AI in My Workflow
I use AI as part of my writing and content creation process. Here’s exactly how.
What AI Does
- Generates structural drafts from outlines and frameworks I design
- Handles routine execution (organizing ideas, drafting sections, managing continuity)
- Produces critique on technical aspects (pacing, clarity, argument structure)
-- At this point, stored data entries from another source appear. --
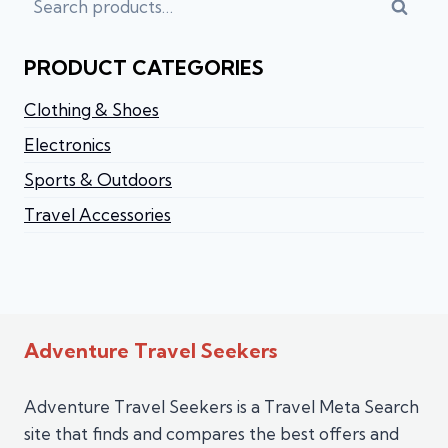
Searc
PRODUCT CATEGORIES
Clothing & Shoes
Electronics
Sports & Outdoors
Travel Accessories
Adventure Travel Seekers
Adventure Travel Seekers is a Travel Meta Search
site that finds and compares the best offers and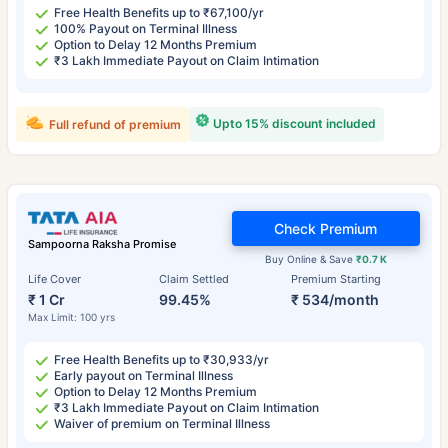
Free Health Benefits up to ₹67,100/yr
100% Payout on Terminal Illness
Option to Delay 12 Months Premium
₹3 Lakh Immediate Payout on Claim Intimation
Upto 15% discount included
Full refund of premium
Check Premium
Sampoorna Raksha Promise
Buy Online & Save
₹0.7 K
Life Cover
Claim Settled
Premium Starting
₹ 1 Cr
99.45%
₹ 534/month
Max Limit: 100 yrs
Free Health Benefits up to ₹30,933/yr
Early payout on Terminal Illness
Option to Delay 12 Months Premium
₹3 Lakh Immediate Payout on Claim Intimation
Waiver of premium on Terminal Illness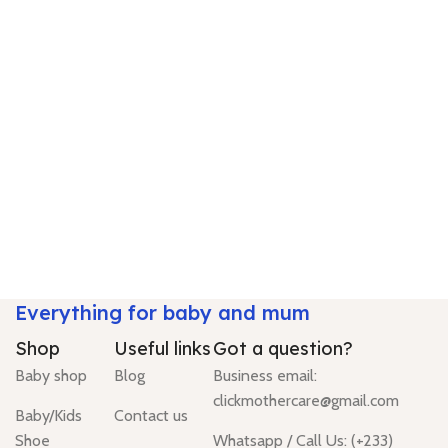
Everything for baby and mum
Shop
Useful links
Got a question?
Baby shop
Blog
Business email:
clickmothercare@gmail.com
Baby/Kids
Contact us
Shoe
Whatsapp / Call Us: (+233)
- Generates options for concepts, examples, or phrasings that I evaluate and filter
What I Do
- Set direction: Topic, argument, scope, audience, voice requirements
- Make editorial decisions: Which ideas survive, which get cut, which need expansion
- Revise for voice and clarity: Articles are revised extensively for Digital Doug’s voice: direct, grounded, evidence-based, no reach
- Verify accuracy: All claims are fact-checked, sources are verified, positions reflect my actual thinking
- Take responsibility: Every article published here represents my perspective and carries my reputation
Why This Works for Me
I work best when I can think in bursts and revise relentlessly. The friction points are mechanical: organizing sprawling ideas, drafting sections, managing continuity across long-form arguments. Those phases drain focus from what I’m actually good at – thinking clearly, challenging assumptions, and sharpening prose.
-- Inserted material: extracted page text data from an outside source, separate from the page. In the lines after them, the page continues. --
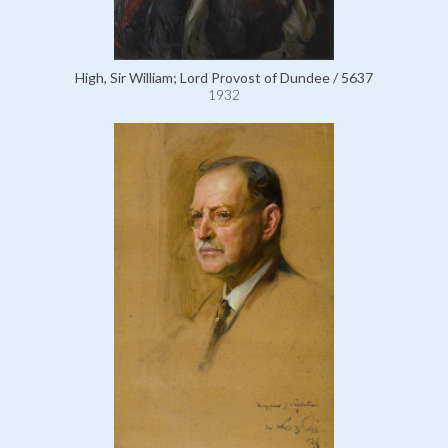
High, Sir William; Lord Provost of Dundee / 5637
1932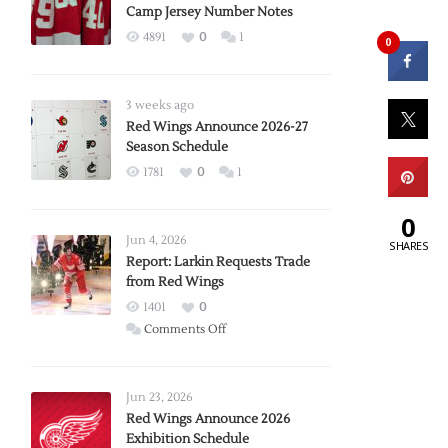
Camp Jersey Number Notes
4891
0
1
0
3 weeks ago
Red Wings Announce 2026-27
Season Schedule
1781
0
1
0
Jun 4, 2026
SHARES
Report: Larkin Requests Trade
from Red Wings
1401
0
on
Comments Off
Report:
Larkin
Requests
Jun 23, 2026
Trade
Red Wings Announce 2026
Exhibition Schedule
from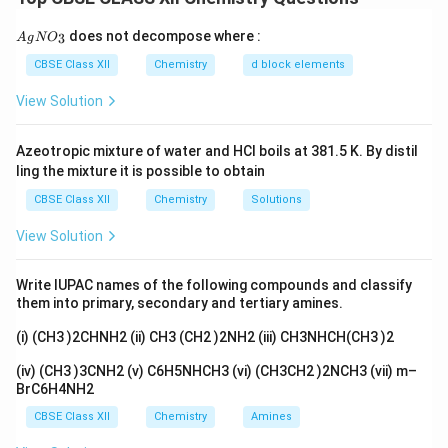
Assertion (A):
{A
does not decompose where :
3
A
g
N
O
gN
[Cr(H
O)
]Cl
and [Fe(H
O)
]Cl
are examples of
2
6
2
2
6
2
O_
CBSE Class XII
Chemistry
d block elements
3}
homoleptic complexes.
View Solution
Reason (R):
All the ligands attached to the metal are the same.
Azeotropic mixture of water and HCl boils at 381.5 K. By distil
ling the mixture it is possible to obtain
1. Homoleptic Complexes:
CBSE Class XII
Chemistry
Solutions
Homoleptic complexes are those in which all the
View Solution
ligands attached to the central metal atom or ion are
the same. In this case, both [Cr(H
O)
]Cl
and
2
6
2
Write IUPAC names of the following compounds and classify
[Fe(H
O)
]Cl
have six water molecules (H
O) as
2
6
2
2
them into primary, secondary and tertiary amines.
ligands, making them homoleptic complexes.
(i) (CH3 )2CHNH2 (ii) CH3 (CH2 )2NH2 (iii) CH3NHCH(CH3 )2
2. Evaluation of Assertion (A):
(iv) (CH3 )3CNH2 (v) C6H5NHCH3 (vi) (CH3CH2 )2NCH3 (vii) m–
Both [Cr(H
O)
]Cl
and [Fe(H
O)
]Cl
contain the same
2
6
2
2
6
2
BrC6H4NH2
type of ligand, H
O. Therefore, Assertion (A) is correct.
2
CBSE Class XII
Chemistry
Amines
3. Evaluation of Reason (R):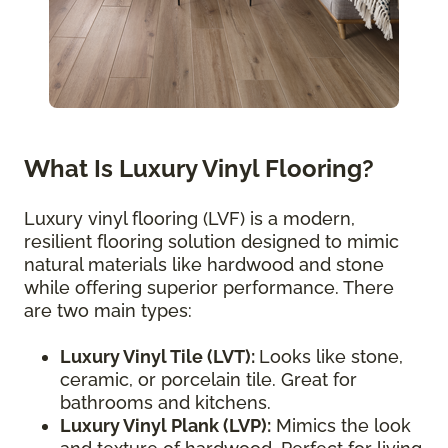
What Is Luxury Vinyl Flooring?
Luxury vinyl flooring (LVF) is a modern,
resilient flooring solution designed to mimic
natural materials like hardwood and stone
while offering superior performance. There
are two main types:
Luxury Vinyl Tile (LVT):
Looks like stone,
ceramic, or porcelain tile. Great for
bathrooms and kitchens.
Luxury Vinyl Plank (LVP):
Mimics the look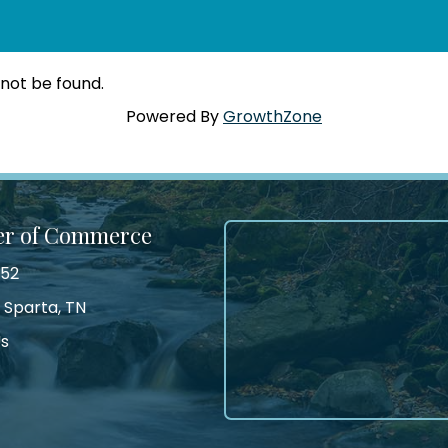
 not be found.
Powered By
GrowthZone
er of Commerce
552
 Sparta, TN
Us
tagram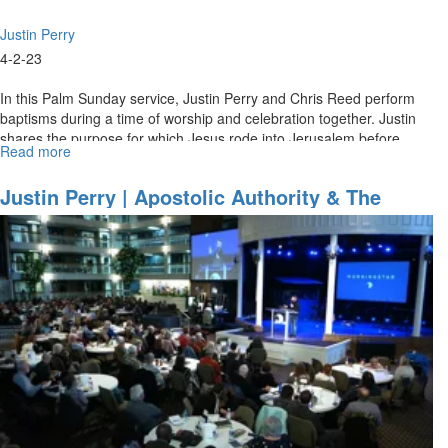
Justin Perry
4-2-23
In this Palm Sunday service, Justin Perry and Chris Reed perform
baptisms during a time of worship and celebration together. Justin
shares the purpose for which Jesus rode into Jerusalem before
Read more
about
his...
Justin
Perry
Justin Perry | Apostolic Authority & The
|
Baptism Of Fire - Part 2 (2-5-2023 11AM)
Overcoming
The
Orphan
Spirit
(4-
2-
2023
11AM)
AI handles the scaffolding. I handle the thinking, the judgment, the voice. Result: clearer arguments, higher quality work, faster publication without sacrificing rigor.
The alternative is fewer finished pieces or abandoning them mid-draft. Neither serves you.
The Craft Foundation
I’ve spent decades developing expertise in IT leadership, systems thinking, and institutional change. That foundation – understanding what actually works vs. what looks good on LinkedIn, recognizing bullshit in real time – is what allows me to strategically use AI tools and maintain editorial authority. Not make slop.
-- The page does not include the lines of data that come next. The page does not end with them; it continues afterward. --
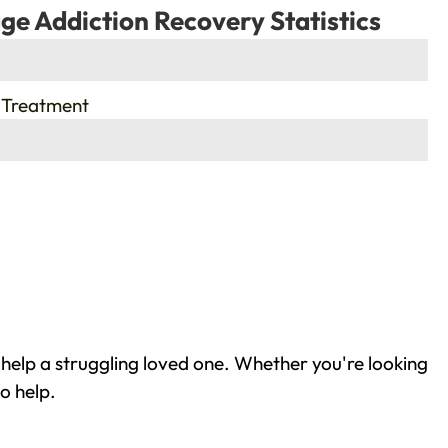
ge Addiction Recovery Statistics
 Treatment
help a struggling loved one. Whether you're looking
o help.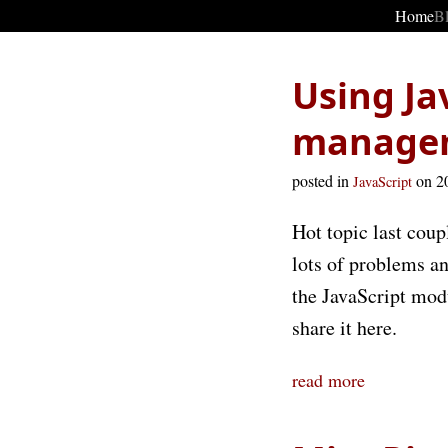
Home
B
Using Ja
manage
posted in
on 2
JavaScript
Hot topic last coup
lots of problems an
the JavaScript modu
share it here.
read more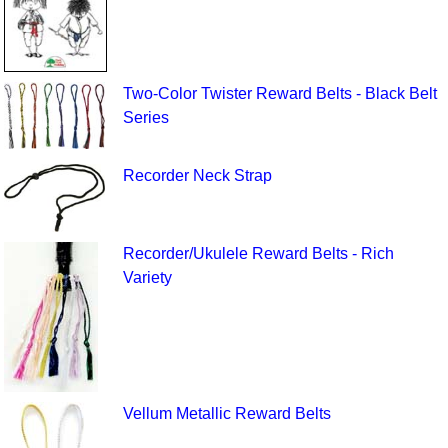
Two-Color Twister Reward Belts - Black Belt
Series
Recorder Neck Strap
Recorder/Ukulele Reward Belts - Rich
Variety
Vellum Metallic Reward Belts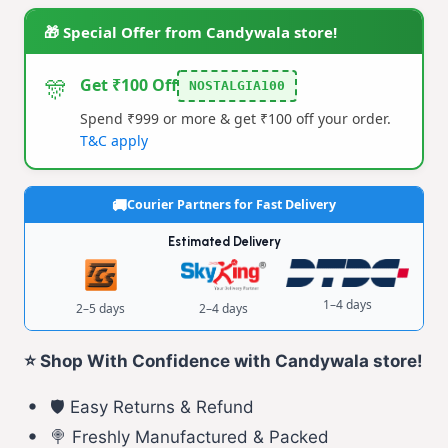
Pop
🎁 Special Offer from Candywala store!
–
Colourful
🎊
Get ₹100 Off
NOSTALGIA100
Veg
Spend ₹999 or more & get ₹100 off your order.
Fruit
T&C apply
Flavoured
Lollipop
Courier Partners for Fast Delivery
quantity
Estimated Delivery
1–4 days
2–5 days
2–4 days
⭐ Shop With Confidence with Candywala store!
🛡️ Easy Returns & Refund
🍭 Freshly Manufactured & Packed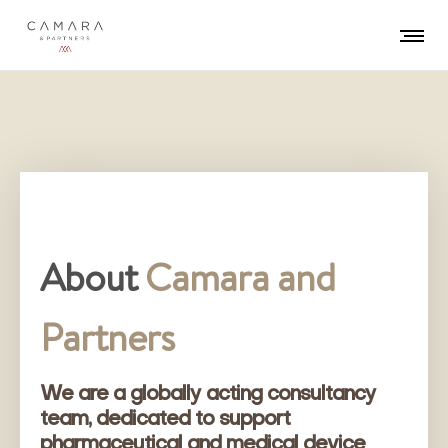
About
Camara and
Partners
We are a globally acting consultancy
team, dedicated to support
pharmaceutical and medical device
AI doesn’t give me expertise or judgment. It gives me speed through the various phases. The expertise and judgment are mine, built over years of professional practice and thinking.
The Professional Context
Professional writers have always used available tools: editors, research assistants, developmental readers, structural consultants. AI is the latest iteration of this. The ethical requirement isn’t avoiding tools. It’s maintaining your own judgment and taking responsibility for your work.
The deceit isn’t “using AI.” The deceit is hiding it and pretending you generated every word from pure inspiration. That serves no one.
What You’re Reading
Articles here are my analysis, my argument, my reporting. The framework for organizing that argument? Might be AI-assisted. The evidence is mine. The conclusions are mine. The voice is definitely mine.
You’re reading work by someone who thinks the tool through, maintains editorial control, and takes full responsibility for what gets published.
The Test
Does the work hold up? Are the arguments defensible? Is the voice clear and distinctive? Are the claims accurate?
If yes, the process is working. Everything else is noise.